1331690264838856002293720794993649380710435784303038760424759391768076 4462808226237499620786133558911763356798565240461593352120399425752403 5496560518676882088942416619737846495343367625845408913052935028877605 1678370577471585522503962029887317190284834394621170248161337171206903 0172712146158755426661553931885800712601024170227364957005027071924897 2557777777294510307702117543602421742701115006472526481890849420208766 6735678794793784618377685546875

Which is actually the expanded form of:

`3^243 * 5^475 * 149`

And you’ll note that 3^243, which is also 3^(3^(3+2)), giving us the answer to our original request to add 3 and 2, buried up in the second layer of exponents. Whew!

Anyway, as you can see it’s easy to get lost in FRACTRAN despite its apparent simplicity.
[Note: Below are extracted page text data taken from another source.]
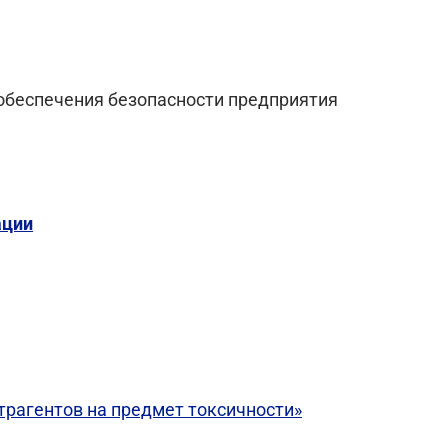
ля обеспечения безопасности предприятия
ации
трагентов на предмет токсичности»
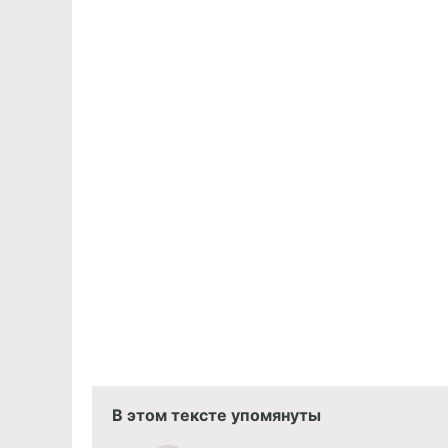
В этом тексте упомянуты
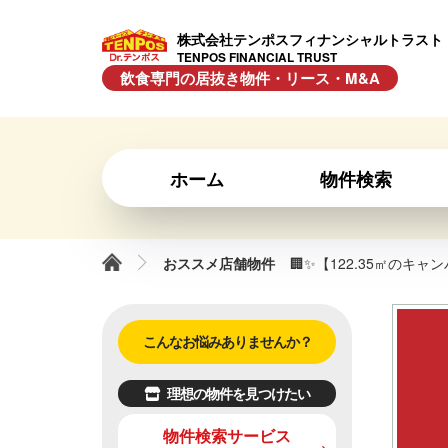
株式会社テンポスフィナンシャルトラスト
TENPOS FINANCIAL TRUST
飲食専門の居抜き物件・リース・M&A
ホーム
物件検索
おススメ店舗物件
🏢✨【122.35㎡の
こんなお悩みありませんか？
理想の物件を見つけたい
物件検索サービス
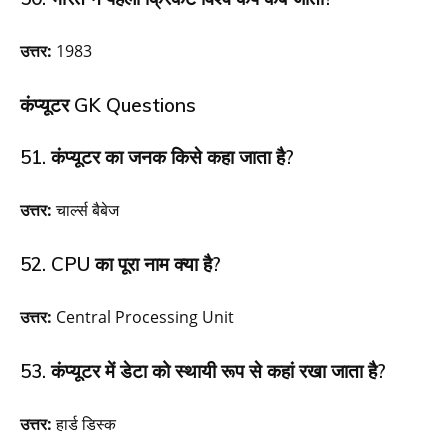
उत्तर:
1983
कंप्यूटर GK Questions
51. कंप्यूटर का जनक किसे कहा जाता है?
उत्तर:
चार्ल्स बैबेज
52. CPU का पूरा नाम क्या है?
उत्तर:
Central Processing Unit
53. कंप्यूटर में डेटा को स्थायी रूप से कहां रखा जाता है?
उत्तर:
हार्ड डिस्क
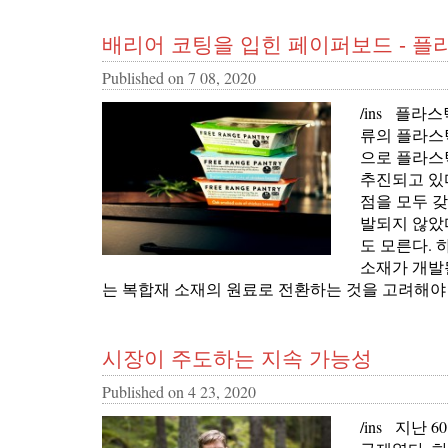
배리어 코팅을 입힌 페이퍼보드 - 
Published on
7 08, 2020
/ins 플라
류의 플라스
으로 플라스
추진되고 있
점을 모두 
발되지 않았
도 모른다.
소재가 개발
는 복합재 소재의 원료로 전환하는 것을 고려해야
시장이 주도하는 지속 가능성
Published on
4 23, 2020
/ins 지난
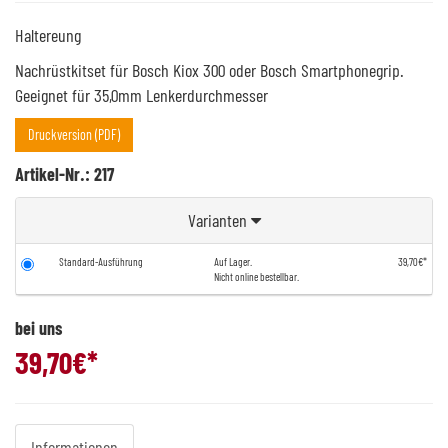
Haltereung
Nachrüstkitset für Bosch Kiox 300 oder Bosch Smartphonegrip.
Geeignet für 35,0mm Lenkerdurchmesser
Druckversion (PDF)
Artikel-Nr.: 217
Varianten
Standard-Ausführung
Auf Lager.
39,70€*
Nicht online bestellbar.
bei uns
39,70
€*
Informationen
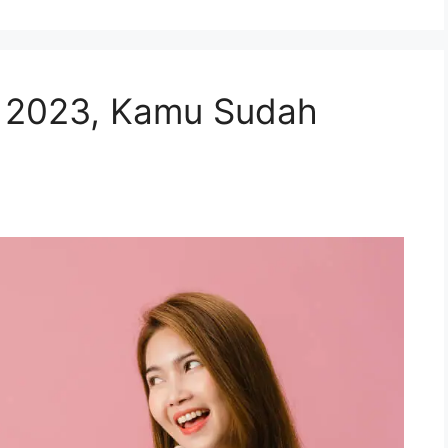
I 2023, Kamu Sudah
It’s really interesting to play with, though, and it’s an odd moment when you realise that these simple lists of fractions are actually capable of some remarkable things. The weekend is nearly over now and I have to prepare for actual work, but perhaps next weekend I’ll return to this and construct a compiler for FRACTRAN, making it possible to write programs in a higher-level language and squish them into FRACTRAN form.

Or I might start fooling around with different nerd stuff instead, who knows?